We can at least be grateful that they’ve kept up the old Beverly Hills, 90210 tradition of casting as high school students actors who look as if they’re old enough to be picking up their own kids.
Spinning off the 1990s series is no easy task. You risk tarnishing the memories of those who loved the original ( well, tarnishing it even more than the post- Brenda years managed to), but you also have to cater for the younger demographic: those who don’t know who Donna Martin is, let alone care whether she graduated.
Luckily for 90210 there was a smaller- scale template from an almost contemporary show. The successful Degrassi: The Next Generation, a revival of the edgy Canadian 1987 teen drama Degrassi Junior High, struck a balance by mixing new characters with old. The main character, Emma, was the daughter of Spike, whose teen pregnancy was a crucial story arc in the original.
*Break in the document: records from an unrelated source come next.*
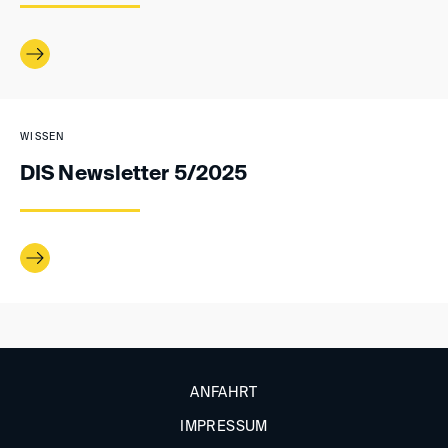
WISSEN
DIS Newsletter 5/2025
ANFAHRT
IMPRESSUM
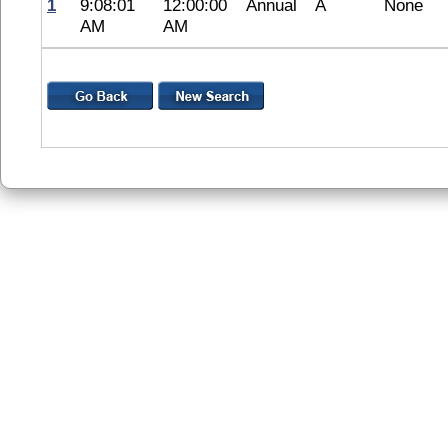
1
9:08:01
12:00:00
Annual
A
None
AM
AM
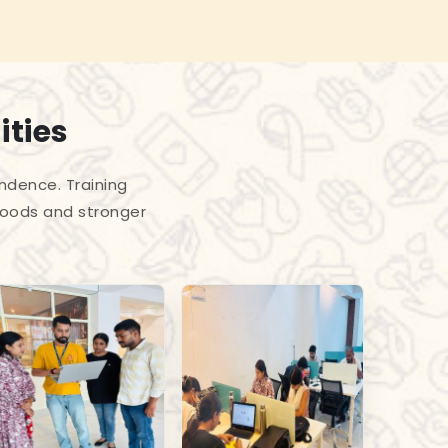
ities
endence. Training
hoods and stronger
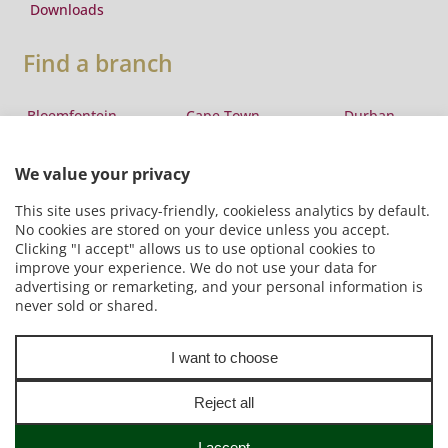
Downloads
Find a branch
Bloemfontein
Cape Town
Durban
Eswatini
East London
George
Johannesburg
Lesotho
Maputo
Pretoria
Port Elizabeth
Windhoek
Copyright © The Laser Transport Group (Pty) Ltd t/a Stuttaford
Van Lines 2026
Online Resources
|
Terms and conditions
|
Privacy Policy
|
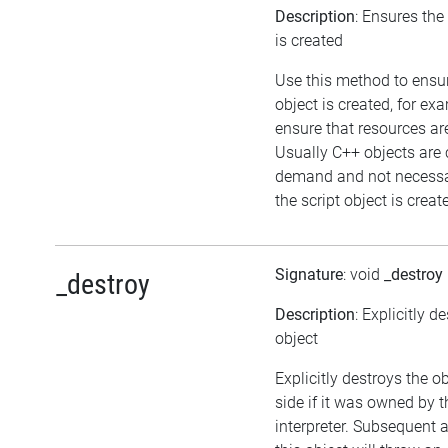
Description
: Ensures the
is created
Use this method to ensu
object is created, for ex
ensure that resources ar
Usually C++ objects are 
demand and not necessa
the script object is creat
Signature
: void
_destroy
_destroy
Description
: Explicitly d
object
Explicitly destroys the o
side if it was owned by t
interpreter. Subsequent 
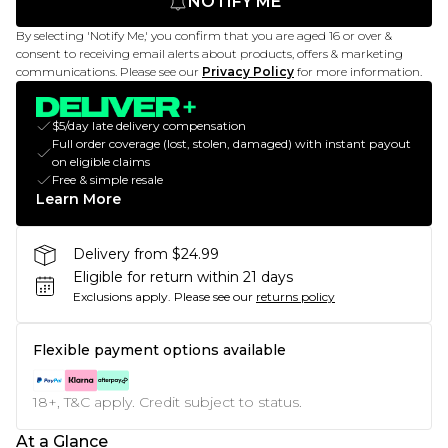
NOTIFY ME
By selecting 'Notify Me,' you confirm that you are aged 16 or over &
consent to receiving email alerts about products, offers & marketing
communications. Please see our
Privacy Policy
for more information.
$5/day late delivery compensation
Full order coverage (lost, stolen, damaged) with instant payout
on eligible claims
Free & simple resale
Learn More
Delivery from $24.99
Eligible for return within 21 days
Exclusions apply.
Please see our
returns policy
Flexible payment options available
18+, T&C apply. Credit subject to status.
At a Glance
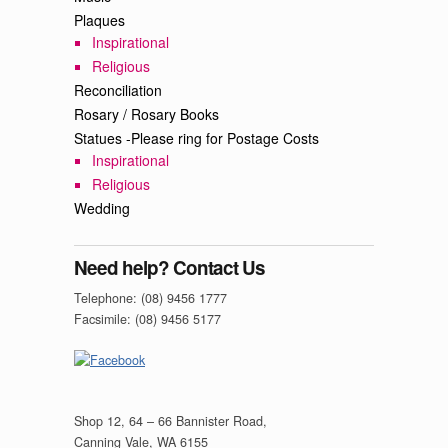
Plaques
Inspirational
Religious
Reconciliation
Rosary / Rosary Books
Statues -Please ring for Postage Costs
Inspirational
Religious
Wedding
Need help? Contact Us
Telephone: (08) 9456 1777
Facsimile: (08) 9456 5177
Shop 12, 64 – 66 Bannister Road,
Canning Vale, WA 6155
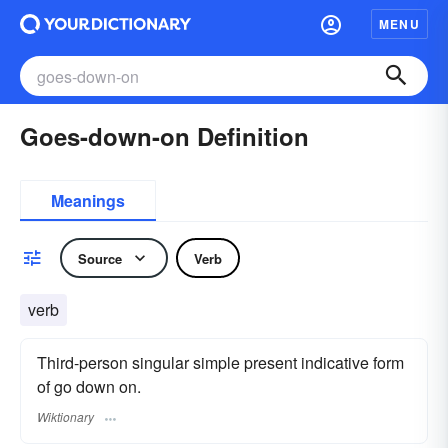
MENU
Goes-down-on Definition
Meanings
Source
Verb
verb
Third-person singular simple present indicative form
of go down on.
Wiktionary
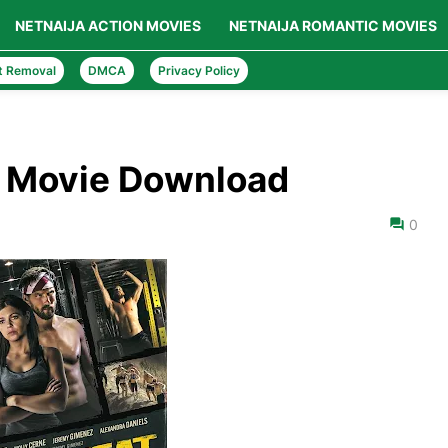
NETNAIJA ACTION MOVIES
NETNAIJA ROMANTIC MOVIES
t Removal
DMCA
Privacy Policy
) Movie Download
0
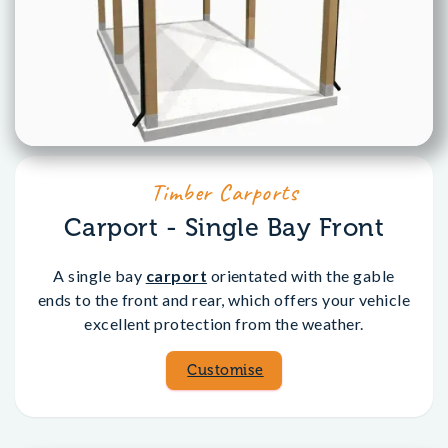
Timber Carports
Carport - Single Bay Front
A single bay
carport
orientated with the gable
ends to the front and rear, which offers your vehicle
excellent protection from the weather.
Customise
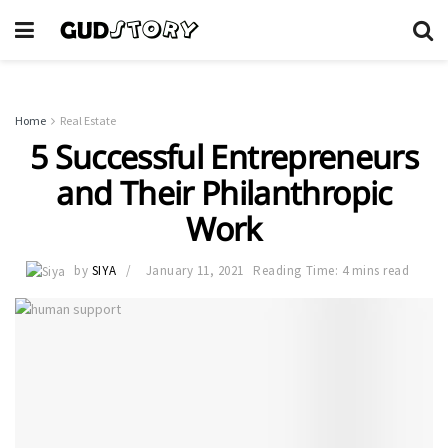
Home
Real Estate
5 Successful Entrepreneurs
and Their Philanthropic
Work
by
SIYA
January 11, 2021
Reading Time: 4 mins read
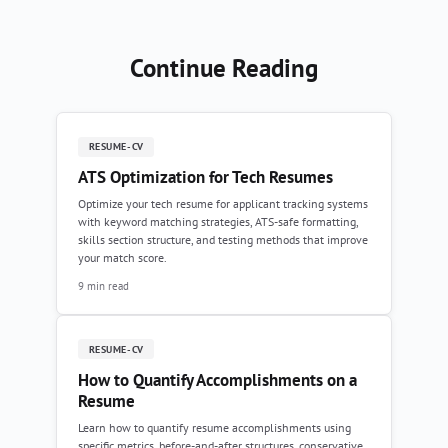
Continue Reading
RESUME-CV
ATS Optimization for Tech Resumes
Optimize your tech resume for applicant tracking systems
with keyword matching strategies, ATS-safe formatting,
skills section structure, and testing methods that improve
your match score.
9 min read
RESUME-CV
How to Quantify Accomplishments on a
Resume
Learn how to quantify resume accomplishments using
specific metrics, before-and-after structures, conservative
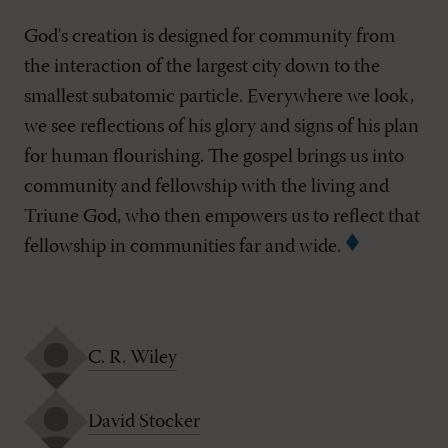
God's creation is designed for community from
the interaction of the largest city down to the
smallest subatomic particle. Everywhere we look,
we see reflections of his glory and signs of his plan
for human flourishing. The gospel brings us into
community and fellowship with the living and
Triune God, who then empowers us to reflect that
fellowship in communities far and wide.
C. R. Wiley
David Stocker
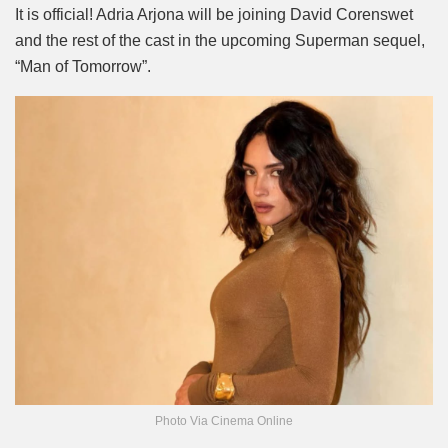
Mute
It is official! Adria Arjona will be joining David Corenswet
and the rest of the cast in the upcoming Superman sequel,
“Man of Tomorrow”.
Photo Via Cinema Online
90210 has followed a similar route. Erin Silver and the minor character Hannah Zuckerman- Vasquez appeared in the original, in baby form. And the show has worked in the old characters of Kelly ( Jennie Garth) and, at least temporarily, Brenda ( Shannen Doherty).
It’s also brought back the original’s premise of a wholesome middle- class family transplanted into the alien, pampered world of 90210, with the Wilsons, whose children ( as in the case of Brenda and Brandon) are the same age, albeit not twins: Dixon is adopted. The attempts to reference the original series have thus far been clunky, such as the reunion between Brenda and Kelly, with references thrown in to the actors’ notorious offscreen tension.
However, there are other non90210 moments that work well for older viewers. Dixon and Annie’s grandmother, Tabitha, is played by Jessica Walter, who basically revives her awesome drunken, belittling character Lucille from Arrested Development, and I wasn’t the only one cheering Linda Gray’s ( Dallas ) brief appearance in the first episode.
Whether it works for the teen audience is a different matter. You’d think in the age of Paris Hilton, a soap set in this world would be a nobrainer. However, although Beverly Hills, 90210 was the first prime- time teen soap, it was followed by The OC and Gossip Girl, which upped the ante dramatically. The writers have thus far done well to show how much more indulged rich kids are these days, but the stories are cheesy enough to have been ripped from the original. However, well- done cheesy drama is why I watched Beverly Hills, 90210 in the first place, and until I find out whether Brenda ended up with Dylan, I’ll go along for the ride.